[LUGSB] linux for macs
James Crasta
jcrasta at gmail.com
Sat Jan 20 11:14:00 EST 2007
On 1/19/07, Josef Sipek <jsipek at fsl.cs.sunysb.edu> wrote:
> On Mon, Jan 01, 2007 at 12:29:29PM -0500, Ilya Sukhanov (dotCOMmie) wrote:
> ...
> > Linux supposedly does support EFI
>
> It most definitely does.
>
> Josef "Jeff" Sipek.
>
I'm currently triple booting OSX, windows XP, and Gentoo on my
macbook, and dual booting on a mac mini. If you're experienced with
installing linuxes, it's pretty simple to do.

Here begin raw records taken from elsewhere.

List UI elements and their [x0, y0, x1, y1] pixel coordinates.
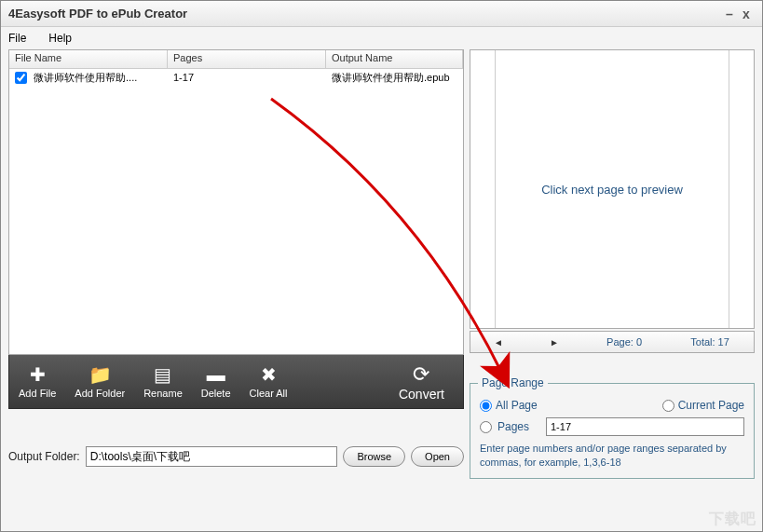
titlebar: 4Easysoft PDF to ePub Creator – x	[1, 1, 762, 27]
rename-button[interactable]: ▤ Rename	[134, 361, 192, 402]
all-page-label: All Page	[496, 399, 538, 412]
window-title: 4Easysoft PDF to ePub Creator	[8, 7, 187, 20]
toolbar: ✚ Add File 📁 Add Folder ▤ Rename ▬ Delet…	[8, 355, 464, 409]
pages-label: Pages	[497, 420, 540, 433]
table-row[interactable]: 微讲师软件使用帮助.... 1-17 微讲师软件使用帮助.epub	[9, 69, 463, 86]
row-pages: 1-17	[168, 72, 326, 83]
all-page-radio[interactable]	[480, 400, 492, 412]
table-header: File Name Pages Output Name	[9, 50, 463, 69]
col-header-output[interactable]: Output Name	[326, 50, 463, 68]
current-page-label: Current Page	[678, 399, 744, 412]
next-page-button[interactable]: ►	[526, 337, 582, 348]
watermark: 下载吧	[709, 510, 756, 529]
pages-input[interactable]	[546, 417, 744, 436]
list-icon: ▤	[154, 365, 171, 386]
current-page-radio[interactable]	[662, 400, 674, 412]
preview-pane: Click next page to preview	[470, 49, 755, 329]
page-range-group: Page Range All Page Current Page Pages	[470, 383, 755, 479]
pager: ◄ ► Page: 0 Total: 17	[470, 331, 755, 353]
row-filename: 微讲师软件使用帮助....	[34, 72, 137, 83]
add-file-button[interactable]: ✚ Add File	[9, 361, 65, 402]
page-total: Total: 17	[690, 336, 729, 348]
file-table: File Name Pages Output Name 微讲师软件使用帮助...…	[8, 49, 464, 355]
clear-all-button[interactable]: ✖ Clear All	[240, 361, 297, 402]
close-button[interactable]: x	[738, 7, 755, 21]
folder-plus-icon: 📁	[89, 365, 112, 386]
preview-placeholder[interactable]: Click next page to preview	[495, 50, 729, 328]
app-window: 4Easysoft PDF to ePub Creator – x File H…	[0, 0, 763, 532]
browse-button[interactable]: Browse	[343, 446, 405, 467]
menu-file[interactable]: File	[8, 32, 26, 45]
output-folder-label: Output Folder:	[8, 450, 80, 463]
delete-button[interactable]: ▬ Delete	[192, 361, 240, 402]
page-range-legend: Page Range	[478, 376, 548, 389]
minus-icon: ▬	[207, 365, 225, 386]
menu-help[interactable]: Help	[48, 32, 72, 45]
page-number: Page: 0	[606, 336, 642, 348]
page-range-hint: Enter page numbers and/or page ranges se…	[480, 442, 744, 471]
output-folder-row: Output Folder: Browse Open	[8, 446, 464, 467]
col-header-filename[interactable]: File Name	[9, 50, 168, 68]
convert-button[interactable]: ⟳ Convert	[380, 359, 463, 405]
pages-radio[interactable]	[480, 421, 492, 433]
prev-page-button[interactable]: ◄	[470, 337, 526, 348]
open-button[interactable]: Open	[411, 446, 464, 467]
row-output: 微讲师软件使用帮助.epub	[326, 71, 463, 85]
plus-icon: ✚	[30, 365, 46, 386]
minimize-button[interactable]: –	[721, 7, 738, 21]
x-icon: ✖	[261, 365, 277, 386]
row-checkbox[interactable]	[15, 72, 27, 84]
menubar: File Help	[1, 27, 762, 49]
output-folder-input[interactable]	[86, 446, 338, 467]
col-header-pages[interactable]: Pages	[168, 50, 326, 68]
add-folder-button[interactable]: 📁 Add Folder	[65, 361, 134, 402]
refresh-icon: ⟳	[413, 362, 429, 387]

[ disclaimer: the following info is for intel macs. It's possible to
run linux on g3 and up powerPC macs as well, but the process is
completely different. So if your mac was made before 2006, ignore
this guide. ]
While Linux does support EFI, using either elilo or a properly patched
GRUB, there are some caveats if you want accelerated video in linux
(At least, with the macbook / mb pros, this is the case, I imagine it
would be the same with the imac, but I'm not positive.) Thankfully,
doing BIOS emulation is simple enough (commonly referred to as "boot
camp" though this isn't really the case, Boot Camp Assistant is not
needed to do this)
I recommend an EFI bootloader called rEFIt (
http://refit.sourceforge.net ) which will on-the-fly scan your
partitions (including external firewire/usb drives and CD drives) at
boot-time and provide a very nice graphical bootloader to choose
between linux, windows, macOS.
Due to limitations with the EFI / MBR synchronization, you're limited
to only three total partitions on the boot drive. Which means, if you
want to triple-boot, you won't be able to have a swap partition.
This wasn't an issue for me, as I don't ever use swap. But it's
something to consider.
As of 10.4.8, OSX can even resize its partitions on the fly without
data loss (look on onmac.net for the documentation on using diskutil's
resizeVolume command) so this is an option for installing linux on an
existing mac system, rather than a fresh install.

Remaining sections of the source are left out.